When it emerged earlier this week that China may implement a carbon tax optimists dared to ask whether this would mark the beginning of effective, global action in combatting climate change.
Some western commentators suggest that even if the proposed tax becomes law it will be both very small (around $1.60 per tonne/CO2) and subject to a number of loopholes. These critics also point out that previous environmental initiatives proposed by Beijing have been thwarted by the Chinese provinces, each determined to maintain local growth.
In reality a tax will only come into force if it has clear benefits for the Chinese economy. The resulting tax burden would likely be passed from China’s manufacturing industries onto its main export markets in Europe and the United States. Studies from independent think tanks support this assertion and suggest that a carbon export tax as high as $32 per tonne/CO2, unrealistically high at the moment, would still be beneficial to China’s economic growth provided the revenue was suitably redistributed.
Regardless, the news is a clear sign that greater regulation of carbon emissions is here to stay. Indeed, such regulation has been gradually advancing around the world with some form of regulation in the following countries or regions: European Union, United Kingdom, California and New England in the United States, Australia, South Korea, Ontario and BC in Canada, Norway, Costa Rica, New Zealand, Switzerland, South Africa, and now proposed in China.
Arguments rage as to whether it is the consumer or producer that is ultimately responsible for carbon emissions embodied in the world’s goods. However, it’s clear all sides will want a greater understanding of our incredibly complex and international supply chains. This is a massive undertaking and will require collaboration from the largest to the smallest business, as well as strong regulatory action from government.

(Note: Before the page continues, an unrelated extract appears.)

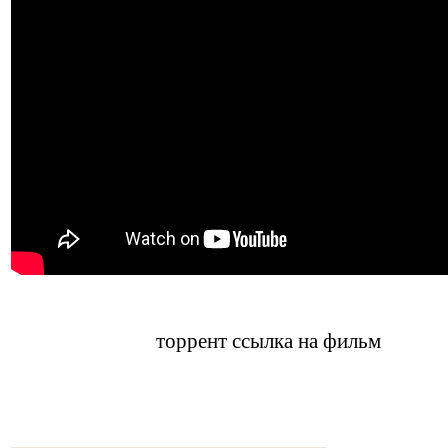
торрент ссылка на фильм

The UK is at the forefront of such change with its Carbon Reduction Commitment Energy Efficiency Scheme (CRC), a mandatory scheme aimed at improving energy efficiency and cutting emissions in the UK’s largest public and private sector organisations. As these efforts move forward we are likely to see more countries advance regulation. Experts are already suggesting that Canada will follow China’s lead and debates have resurfaced around carbon taxation at the federal level in the United States.
The trend we are seeing is an advance of regulation at the state or sub-state regional level. Though it will take time, it’s advances at this level indicate progress is being made toward tackling climate change and integrating markets on a global scale.